Scary stories I heard as a teen about alcohol-induced accidents and after-hours encounters didn’t help. So I made exactly zero plans of ever staying out late. And by winter quarter of freshman year, I found plenty of fellow hermits to extol the comfort and ease of actually sleeping at night.
I did end up joining the Korean Language Society. My first exposure to the people of South Korea stemmed from my experience in taekwondo and I wanted to learn more about the language and culture. We held weekly general and social meetings; for the latter, our club president suggested that we head out for Korean food one night. Everyone reacted with great enthusiasm, myself included since I rarely got to try genuine Korean cuisine.
The only drawback? The club president told us that we’d go to a restaurant in Koreatown. We also needed to catch a bus to get there. At that point, I could easily count the number of times I used public transportation on one hand.
But I wasn’t about to let that stop me from hanging out with new friends and eating delicious food. So I promptly signed up for the social meeting. At 7 p.m. on the night of the event, I met up with six other members in the chilly campus square. We joked around about sharing jackets and huddling together for warmth like penguins. Then our club president showed up and we set out as one.
The bus ride took about 20 minutes. None of us stuck out amongst the passengers, comprised of weary adults in coats and fellow students on their phones. Despite my own hesitance and total lack of experience, I felt my heart race with anticipation.
For the first time in my life I was out and about as an adult, no parental guidance, heading deeper into the heart of the city. Looking back on this, it seemed like such a silly, simple thing for me to get excited about. I leave campus to grab dinner or go shopping with friends almost on a regular basis now. Yet that night it was something brand new and wondrous to me.
When we arrived at the tteokbokki restaurant, we realized our club president chose a popular spot for our dinner. Cars piled into the parking lot and a long line of young people stood waiting outside the door. Korean pop music spilled out each time a waiter came out to call names.
All around, the buildings bore signs marked with hangul. Customers flocked in and out of a neon karaoke bar. When the waiter called our name, we filed in to find a square, silver dining area, stocked with high tables and stools. Jugs of ice-cold water and yogurt drinks filled a refrigerator off to the side. The six of us let the club president guide us through the menus. The smells inside contrasted sharply with the outside air, salty and spicy hot.
Tteokbokki is oblong rice cakes stewed in red pepper paste, garnished with almost any sort of toppings. The menu offered everything from fish cakes to cheese to vegetables and even curly ramen noodles. In other words: it made the perfect dish for a cold night out.
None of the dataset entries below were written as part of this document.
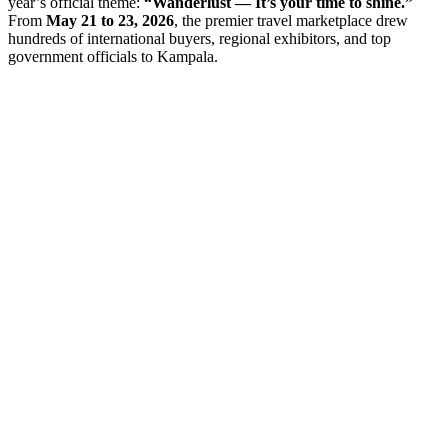
year’s official theme:
“Wanderlust — It’s your time to shine.”
From
May 21 to 23, 2026
, the premier travel marketplace drew
hundreds of international buyers, regional exhibitors, and top
government officials to Kampala.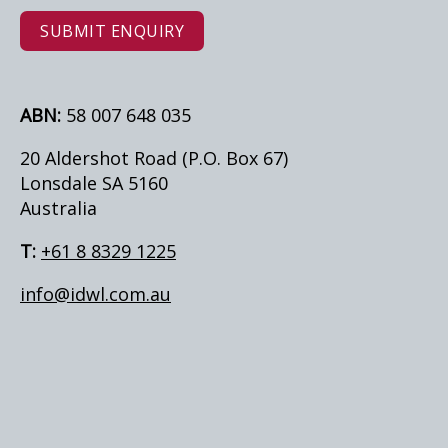
SUBMIT ENQUIRY
ABN:
58 007 648 035
20 Aldershot Road (P.O. Box 67)
Lonsdale SA 5160
Australia
T:
+61 8 8329 1225
info@idwl.com.au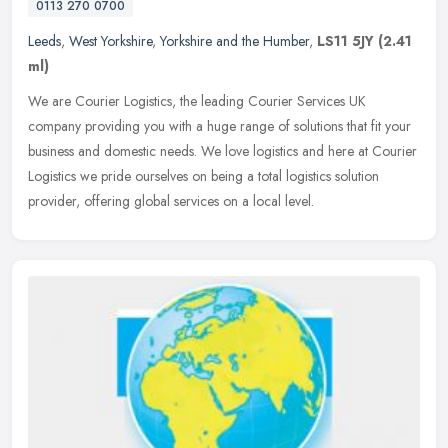
0113 270 0700
Leeds
,
West Yorkshire
,
Yorkshire and the Humber
,
LS11 5JY
(2.41
ml)
We are Courier Logistics, the leading Courier Services UK
company providing you with a huge range of solutions that fit your
business and domestic needs. We love logistics and here at Courier
Logistics we pride ourselves on being a total logistics solution
provider, offering global services on a local level.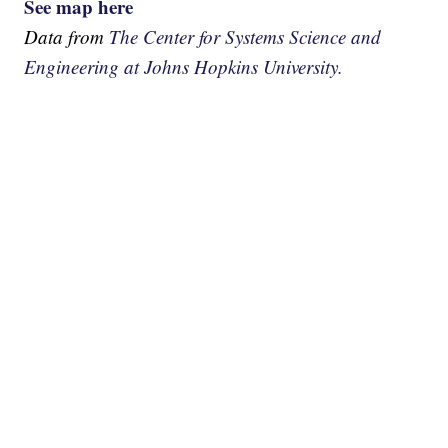
See map here
Data from
The Center for Systems Science and
Engineering at Johns Hopkins University.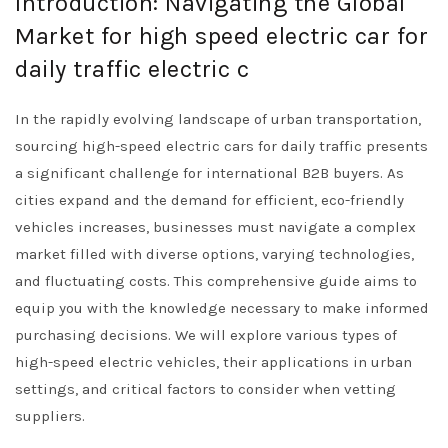
Introduction: Navigating the Global
Market for high speed electric car for
daily traffic electric c
In the rapidly evolving landscape of urban transportation,
sourcing high-speed electric cars for daily traffic presents
a significant challenge for international B2B buyers. As
cities expand and the demand for efficient, eco-friendly
vehicles increases, businesses must navigate a complex
market filled with diverse options, varying technologies,
and fluctuating costs. This comprehensive guide aims to
equip you with the knowledge necessary to make informed
purchasing decisions. We will explore various types of
high-speed electric vehicles, their applications in urban
settings, and critical factors to consider when vetting
suppliers.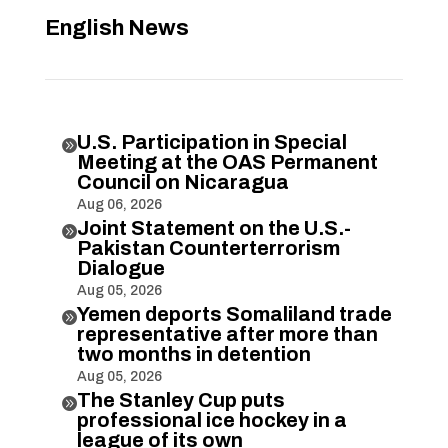
English News
U.S. Participation in Special

Meeting at the OAS Permanent
Council on Nicaragua
Aug 06, 2026
Joint Statement on the U.S.-

Pakistan Counterterrorism
Dialogue
Aug 05, 2026
Yemen deports Somaliland trade

representative after more than
two months in detention
Aug 05, 2026
The Stanley Cup puts

professional ice hockey in a
league of its own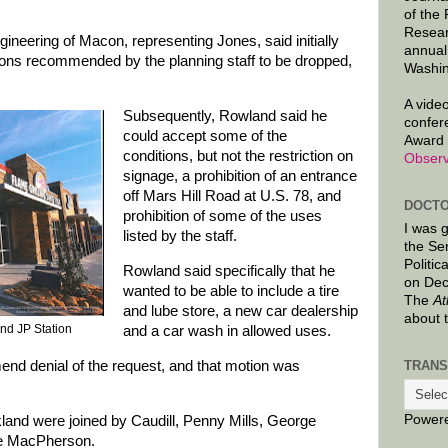
of the
Resear
eering of Macon, representing Jones, said initially
annual
itions recommended by the planning staff to be dropped,
Washin
A video
Subsequently, Rowland said he
confer
could accept some of the
Award 
conditions, but not the restriction on
Observ
signage, a prohibition of an entrance
off Mars Hill Road at U.S. 78, and
DOCTO
prohibition of some of the uses
I was 
listed by the staff.
the Se
Politic
Rowland said specifically that he
on Dec
wanted to be able to include a tire
The
At
and lube store, a new car dealership
about 
nd JP Station
and a car wash in allowed uses.
TRANS
nd denial of the request, and that motion was
Power
ickland were joined by Caudill, Penny Mills, George
ce MacPherson.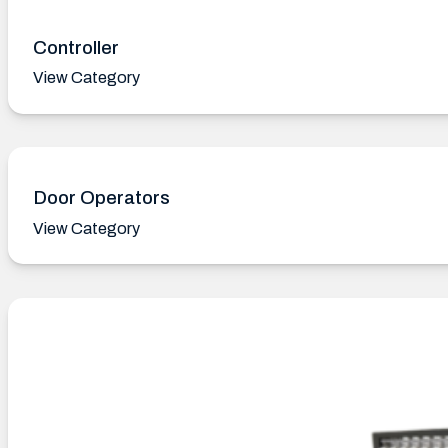
Controller
View Category
Door Operators
View Category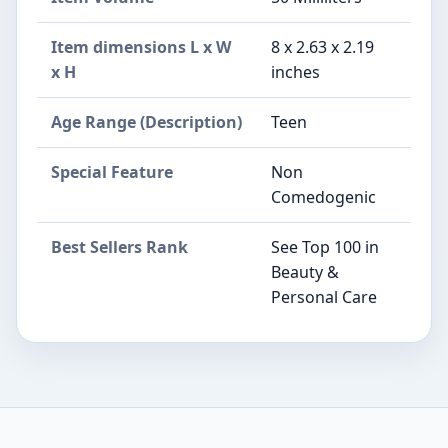
Item dimensions L x W
8 x 2.63 x 2.19
x H
inches
Age Range (Description)
Teen
Special Feature
Non
Comedogenic
Best Sellers Rank
See Top 100 in
Beauty &
Personal Care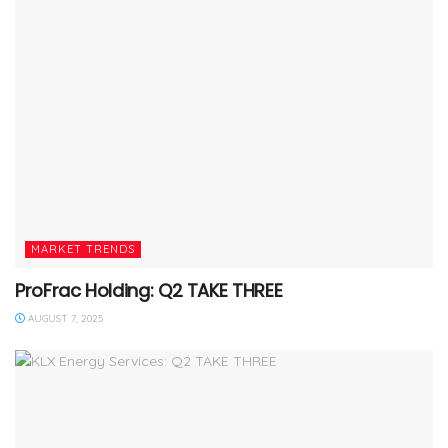
MARKET TRENDS
ProFrac Holding: Q2 TAKE THREE
AUGUST 7, 2025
Even the “mild” flavor tasted hotter than any of us could handle. That’s how we discovered why the restaurant carried chilled yogurt drinks. By the time we finished, we looked red-faced and sweaty but wonderfully full. Then the club president suggested we head out for dessert.
Walking through the streets of downtown L.A. at that hour seemed at once thrilling and soothing. The air felt so good on my face after such a spicy dinner. The city shone bright around us and the shopping center we entered reflected pastel shades of pink, green and white.
Like the restaurant, the bingsu shop also packed tight with customers. Between the seven of us we split two bowls of green tea-flavored shaved ice. The dessert tasted light and fluffy, generously topped with powdered tea, condensed milk and red bean. As I ate, I found that I brimmed with an odd mix of energy and contentment.
We got back to campus at last after 1 a.m. The bus back home held no one but us. On the quiet ride, nearly everyone in the group got drowsy, not used to the late hour. But I think we felt happy. I certainly was.